If it wasn’t for Indian-American hip-hop group Karmacy, MC TodFod aka Dharmesh Parmar would not have become one of the most well-known Gujarati rappers in the country. It was only after he heard the multilingual act from Oakland that he was certain he would be able to write convincingly in the language. Parmar, who decided to become an MC in his early teens after watching the 50 Cent biopic Get Rich Or Die Tryin’, used to write in English until he joined the crew Swadesi about five years ago. He was encouraged to pen rhymes in Gujarati by the crew’s co-founder Marathi MC Mawali.
“The first Indian rapper I heard was Mawali,” said Parmar, whose skills are showcased on India 91. “I was like, ‘Dude, what is this style of writing lyrics?’ It was so different from the rest of the shit you see on TV. It was too real.” His time with Swadesi has also changed his ideology: he released the infamous track Cows in support of the beef ban, but says he doesn’t agree with the ruling anymore. Much of his music is about “Bombay, the life over here [and] what we see around. As I stay in BBD chawl, [I observe] the difference between [my neighbourhood] and the [kind of] people I’m meeting now,” said Parmar, who is planning to release a solo album sometime this year.
Noxious aka Achint Marwah is among those rare Mumbai rappers who don’t want to “represent an area code”. “My vision has always been to represent India on a global level,” said Marwah, who sings the closing Punjabi verse on India 91. His shout-outs, he says, are reserved for his crew Elsewhere, which has been around since 2013 and organises the rap battle gig series Battle Bars Bombay.

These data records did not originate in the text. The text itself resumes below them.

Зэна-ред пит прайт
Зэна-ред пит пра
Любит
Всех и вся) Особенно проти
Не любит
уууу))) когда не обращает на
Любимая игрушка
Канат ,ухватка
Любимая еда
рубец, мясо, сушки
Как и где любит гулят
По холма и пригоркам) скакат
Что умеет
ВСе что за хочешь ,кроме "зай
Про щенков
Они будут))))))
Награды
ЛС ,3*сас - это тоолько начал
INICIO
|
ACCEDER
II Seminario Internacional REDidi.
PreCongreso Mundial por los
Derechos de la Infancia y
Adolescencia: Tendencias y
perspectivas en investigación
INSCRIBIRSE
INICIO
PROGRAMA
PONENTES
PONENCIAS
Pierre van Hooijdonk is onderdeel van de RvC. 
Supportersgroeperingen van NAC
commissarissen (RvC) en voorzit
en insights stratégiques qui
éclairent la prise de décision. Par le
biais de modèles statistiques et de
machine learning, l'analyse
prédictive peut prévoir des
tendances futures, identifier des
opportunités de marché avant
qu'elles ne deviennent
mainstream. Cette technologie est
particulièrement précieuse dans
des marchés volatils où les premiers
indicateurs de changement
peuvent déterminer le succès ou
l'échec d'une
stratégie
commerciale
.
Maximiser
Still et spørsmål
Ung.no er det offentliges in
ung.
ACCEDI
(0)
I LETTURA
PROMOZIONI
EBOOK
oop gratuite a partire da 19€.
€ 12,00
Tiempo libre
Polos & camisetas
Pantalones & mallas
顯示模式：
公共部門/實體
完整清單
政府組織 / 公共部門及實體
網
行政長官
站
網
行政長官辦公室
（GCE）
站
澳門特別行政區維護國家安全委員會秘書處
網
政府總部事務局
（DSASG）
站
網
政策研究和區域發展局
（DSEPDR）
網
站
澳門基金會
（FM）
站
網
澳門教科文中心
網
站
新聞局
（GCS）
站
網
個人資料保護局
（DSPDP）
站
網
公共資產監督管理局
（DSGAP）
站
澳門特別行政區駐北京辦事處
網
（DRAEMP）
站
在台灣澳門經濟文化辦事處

Marwah, who is also a theatre actor and is part of the Hindi troupe Ekjute, raps mostly in English. But the appreciation he has received for India 91, which was his first attempt at writing in his mother tongue, has encouraged him to work on Punjabi singles. “My idea with any language is to talk about something that’s real,” said Marwah, whose upcoming English album will feature tracks about things such as “ego clashes and how ego is going to kill you and get you down to earth”.